Ia menyeka rambut yang menutupi wajah Rin dengan lembut, merasakan kehangatan yang menjalari hatinya.
Setelah beberapa saat, ia bangkit dari sisi ranjang. Namun, sebelum ia melangkah pergi, Rin menarik tangan Haruki dan mengucapkan sesuatu dalam tidurnya. “Haruki, jangan pergi… Aku mencintaimu.”
Haruki membeku. Ia tersenyum tipis, matanya menatap wajah Rin. Perlahan, ia berjongkok, mendekati telinga Rin, dan berbisik sangat lirih,
“Aku juga mencintaimu.”
Rin tersenyum dalam tidurnya, seolah mendengar ucapan itu. Haruki berdiri, meninggalkan kamar, dan menutup pintu dengan pelan.
Malam itu, Haruki tidur dengan sangat nyenyak, memimpikan semua yang telah terjadi.
Pagi tiba, cahaya matahari menembus tirai jendela, membangunkan Haruki. Samar-samar ia mendengar suara Renji,
"Haruki! Hey, bangun. Sarapan sudah siap,” panggilnya.
Haruki membuka matanya perlahan.
"Renji? Tumben sudah bangun pagi?" gumamnya saat melihat Renji sudah di samping tempat tidurnya.
Tanpa basa-basi, Renji menyipratkan segelas air ke wajah Haruki.
"Ih, apaan sih! Kan jadi basah semua," keluh Haruki sambil mengusap wajahnya.
Renji, Naomi, dan Souta yang sudah berada di dekatnya tertawa melihat reaksi kesal Haruki.
Meskipun begitu, ia tetap bangkit dan berjalan menuju ruang makan. Di meja makan, Yui memperhatikan Haruki yang tampak lesu.

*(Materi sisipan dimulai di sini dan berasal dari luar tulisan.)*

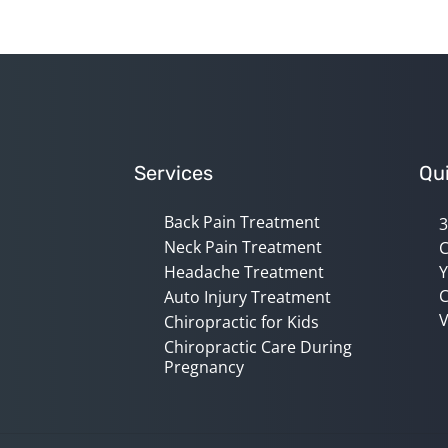
Services
Qui
Back Pain Treatment
3
Neck Pain Treatment
C
Headache Treatment
Y
C
Auto Injury Treatment
V
Chiropractic for Kids
Chiropractic Care During
Pregnancy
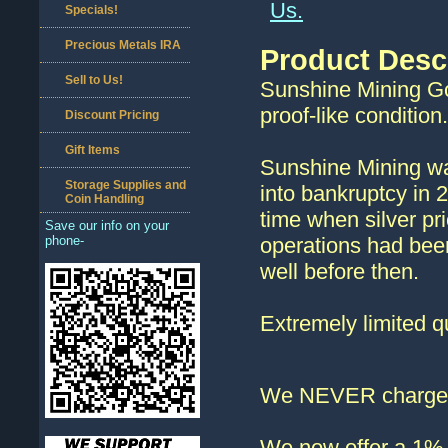
Us.
Specials!
Precious Metals IRA
Product Desc
Sell to Us!
Sunshine Mining Gol
proof-like condition
Discount Pricing
Gift Items
Sunshine Mining was
Storage Supplies and
into bankruptcy in 
Coin Handling
time when silver pr
Save our info on your
phone-
operations had bee
well before then.
Extremely limited qu
We NEVER charge s
We now offer a 1% d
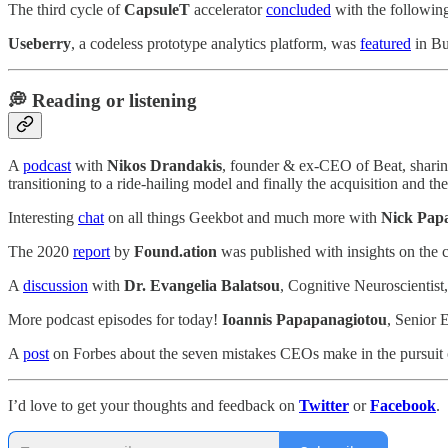
The third cycle of
CapsuleT
accelerator
concluded
with the followin
Useberry
, a codeless prototype analytics platform, was
featured
in Bu
💭 Reading or listening
A
podcast
with
Nikos Drandakis
, founder & ex-CEO of Beat, sharing
transitioning to a ride-hailing model and finally the acquisition and the 
Interesting
chat
on all things Geekbot and much more with
Nick Pap
The 2020
report
by
Found.ation
was published with insights on the c
A
discussion
with
Dr. Evangelia Balatsou
, Cognitive Neuroscientist
More podcast episodes for today!
Ioannis Papapanagiotou
, Senior 
A
post
on Forbes about the seven mistakes CEOs make in the pursuit
I’d love to get your thoughts and feedback on
Twitter
or
Facebook
.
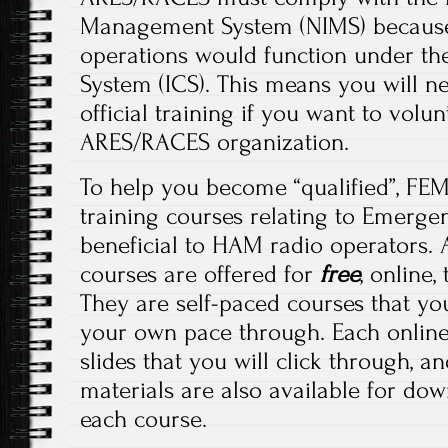
Management System (NIMS) because 
operations would function under t
System (ICS). This means you will 
official training if you want to volu
ARES/RACES organization.
To help you become “qualified”, FEM
training courses relating to Emerg
beneficial to HAM radio operators. 
courses are offered for
free
, online
They are self-paced courses that yo
your own pace through. Each online
slides that you will click through, a
materials are also available for do
each course.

“Kamu kelihatan capek banget, Haruki. Begadang semalam?” tanya Yui khawatir.
Haruki menggaruk tengkuknya. “Entahlah, aku tidak begitu ingat. Semalam aku terlalu lelah habis… eh, maksudku, habis duduk di belakang vila,” jawabnya, berusaha menyembunyikan senyum. Yui percaya dengan ucapannya.
Haruki menatap makanannya, menoleh ke kanan dan ke kiri, hingga tatapannya bertemu dengan Rin.
Dalam batinnya, ia merasa ada yang janggal tentang semalam. Ia tidak ingat detailnya.
Sementara itu, Rin, yang teringat gumaman terakhir Haruki di kamarnya, bertanya-tanya dalam hati, “Ucapan Haruki semalam beneran atau enggak ya?”
Beberapa saat kemudian, Aika dan Hana menyajikan makanan. Setelah berdoa, mereka makan bersama. Hana yang duduk di sebelah Rin menyikutnya sambil melirik jahil.
“Congratulations, Rin,” bisiknya. “Kamu sudah berani, hihihi.”
Rin bingung dengan maksud Hana, namun ia yakin Hana sedang mengusilinya.